Updated: Jul 27
In the most recent episode of The Rambling Devil, I touched on where I've been the last week, but there was one thing I left out because it didn't effect me recording anything. That thing is- we got a puppy.
Last summer, my eldest kids did an outstanding job taking care of the chickens, and as a reward, my wife and I decided to get a puppy. I've wanted one for a while- well, I've wanted a dog and the promise was for a dog- so we got one. And to be honest, it's a real chore. Not that I didn't expect a new animal to be a chore, but suffice to say raising a puppy is a brand new headache for me and my wife.
The little stinker (Honor Harrington is her name, though we stick with Honor) is nippy (as puppy's are) and the kids aren't all cool with that. Teaching them how to interact with the puppy and the puppy to interact with them is fun, if challenging sometimes. We got a good book to help us along the way after a work friend referred it to us, and discovered that we got the puppy at the exact right time developmentally.

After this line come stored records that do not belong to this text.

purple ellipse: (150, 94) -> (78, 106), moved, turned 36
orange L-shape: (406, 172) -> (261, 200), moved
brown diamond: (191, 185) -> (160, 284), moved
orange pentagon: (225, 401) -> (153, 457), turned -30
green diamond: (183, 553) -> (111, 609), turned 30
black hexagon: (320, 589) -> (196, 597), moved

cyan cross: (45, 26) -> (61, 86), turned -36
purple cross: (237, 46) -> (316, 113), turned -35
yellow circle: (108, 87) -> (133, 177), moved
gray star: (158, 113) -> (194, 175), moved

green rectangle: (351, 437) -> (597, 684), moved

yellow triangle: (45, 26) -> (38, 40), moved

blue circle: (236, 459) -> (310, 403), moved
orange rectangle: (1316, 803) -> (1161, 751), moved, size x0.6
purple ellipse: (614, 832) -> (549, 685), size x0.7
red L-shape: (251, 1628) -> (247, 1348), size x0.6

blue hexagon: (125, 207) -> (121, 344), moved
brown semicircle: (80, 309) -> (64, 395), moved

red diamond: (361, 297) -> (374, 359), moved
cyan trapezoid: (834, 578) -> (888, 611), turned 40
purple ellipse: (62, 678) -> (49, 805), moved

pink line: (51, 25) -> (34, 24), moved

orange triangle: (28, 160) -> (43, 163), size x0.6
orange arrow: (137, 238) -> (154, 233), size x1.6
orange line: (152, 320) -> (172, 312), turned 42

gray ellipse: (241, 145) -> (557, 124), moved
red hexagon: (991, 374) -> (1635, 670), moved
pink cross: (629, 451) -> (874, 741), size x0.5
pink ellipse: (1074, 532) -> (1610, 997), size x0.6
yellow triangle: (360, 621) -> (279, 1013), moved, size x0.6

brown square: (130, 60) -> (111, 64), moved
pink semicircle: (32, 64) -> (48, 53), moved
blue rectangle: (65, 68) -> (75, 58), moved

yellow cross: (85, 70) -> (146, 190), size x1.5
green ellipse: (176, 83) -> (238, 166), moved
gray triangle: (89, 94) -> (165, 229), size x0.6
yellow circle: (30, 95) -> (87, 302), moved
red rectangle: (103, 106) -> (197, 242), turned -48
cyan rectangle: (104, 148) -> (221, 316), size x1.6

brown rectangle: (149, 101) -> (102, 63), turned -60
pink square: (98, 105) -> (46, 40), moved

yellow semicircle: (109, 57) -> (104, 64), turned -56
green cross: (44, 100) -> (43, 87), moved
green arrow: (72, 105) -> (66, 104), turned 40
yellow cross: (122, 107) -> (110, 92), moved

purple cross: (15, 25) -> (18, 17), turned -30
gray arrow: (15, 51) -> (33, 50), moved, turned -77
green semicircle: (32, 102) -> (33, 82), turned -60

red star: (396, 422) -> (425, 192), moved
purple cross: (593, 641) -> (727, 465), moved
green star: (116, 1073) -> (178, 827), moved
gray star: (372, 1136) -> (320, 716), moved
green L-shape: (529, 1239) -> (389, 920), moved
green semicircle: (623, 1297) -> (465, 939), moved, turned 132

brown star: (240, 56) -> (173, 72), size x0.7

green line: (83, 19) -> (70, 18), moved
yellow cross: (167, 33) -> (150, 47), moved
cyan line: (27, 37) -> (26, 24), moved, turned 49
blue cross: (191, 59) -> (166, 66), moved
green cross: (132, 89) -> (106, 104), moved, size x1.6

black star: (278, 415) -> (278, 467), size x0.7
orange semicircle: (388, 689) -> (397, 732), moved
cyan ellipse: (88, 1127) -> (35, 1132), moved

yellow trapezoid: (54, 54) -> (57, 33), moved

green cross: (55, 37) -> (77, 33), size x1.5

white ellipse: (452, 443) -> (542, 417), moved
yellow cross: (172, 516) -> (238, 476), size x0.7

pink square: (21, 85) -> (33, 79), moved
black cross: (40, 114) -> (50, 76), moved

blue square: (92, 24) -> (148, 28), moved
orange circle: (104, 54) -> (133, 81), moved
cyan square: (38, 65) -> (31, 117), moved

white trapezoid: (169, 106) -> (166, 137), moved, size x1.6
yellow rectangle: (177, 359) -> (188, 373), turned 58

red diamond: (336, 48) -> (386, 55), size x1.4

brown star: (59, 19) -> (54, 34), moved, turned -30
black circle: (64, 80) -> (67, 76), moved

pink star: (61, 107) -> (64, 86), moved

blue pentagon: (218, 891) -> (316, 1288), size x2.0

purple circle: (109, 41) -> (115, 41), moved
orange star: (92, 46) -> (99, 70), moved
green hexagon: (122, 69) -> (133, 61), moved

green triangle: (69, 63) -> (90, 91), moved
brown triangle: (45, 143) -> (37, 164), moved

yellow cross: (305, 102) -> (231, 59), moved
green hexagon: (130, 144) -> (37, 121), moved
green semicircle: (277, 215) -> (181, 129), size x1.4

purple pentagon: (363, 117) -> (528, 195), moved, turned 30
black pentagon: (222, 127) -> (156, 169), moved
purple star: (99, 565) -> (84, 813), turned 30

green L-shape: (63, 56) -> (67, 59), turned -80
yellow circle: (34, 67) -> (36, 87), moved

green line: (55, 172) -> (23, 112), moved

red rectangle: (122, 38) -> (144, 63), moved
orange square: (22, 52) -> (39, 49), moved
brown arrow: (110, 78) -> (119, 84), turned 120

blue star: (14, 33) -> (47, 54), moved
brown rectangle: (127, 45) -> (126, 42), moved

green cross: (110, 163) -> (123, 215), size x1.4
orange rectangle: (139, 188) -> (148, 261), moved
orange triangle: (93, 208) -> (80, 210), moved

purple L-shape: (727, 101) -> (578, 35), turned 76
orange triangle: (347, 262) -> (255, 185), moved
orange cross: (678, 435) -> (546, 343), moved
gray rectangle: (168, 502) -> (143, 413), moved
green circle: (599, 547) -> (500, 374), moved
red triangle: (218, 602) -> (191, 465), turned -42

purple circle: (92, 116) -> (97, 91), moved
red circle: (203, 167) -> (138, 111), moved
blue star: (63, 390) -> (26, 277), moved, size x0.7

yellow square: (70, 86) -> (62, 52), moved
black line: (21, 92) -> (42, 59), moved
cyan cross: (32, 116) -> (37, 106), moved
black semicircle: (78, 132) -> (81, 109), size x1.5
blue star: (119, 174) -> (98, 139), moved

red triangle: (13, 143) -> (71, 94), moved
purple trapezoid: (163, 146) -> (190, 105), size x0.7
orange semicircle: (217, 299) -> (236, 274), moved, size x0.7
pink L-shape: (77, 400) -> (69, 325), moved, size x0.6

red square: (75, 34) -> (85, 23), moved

All this to say that my wife- who swore we'd never have a dog in the house- had to relent and let the puppy live in the house. She's too young to be outside yet and she needs training before we can safely let her be given our proximity to the road (I'm speaking of honor, not my wife). The plans with regards to the dog changed just before she got here, and for the most part things have been going smoothly.
Except she hasn't picked a spot on the floor to go tinkle, which left me chasing puddles for fifteen minutes while trying to make a snack while exporting today's episode- then eye drops for my PRK recovery. Been a hectic morning- and it's not even 11 yet. Not that this is a bad thing- it's just a thing we have to move through. Another test in life that will have great benefits should we pass it.
And that's kind of where I wanted to take this post today- those tests in life we routinely have to deal with. Another test I'm facing is a son and daughter slamming into puberty at the speed of time. The hormones and the exasperating emotional swings that come along with that are yet another layer on the onion of my life that I have to weather. And I will- even if it does leave me with slightly less hair on my head, and a few holes in my intestinal lining.
Small prices to pay for the potential rewards.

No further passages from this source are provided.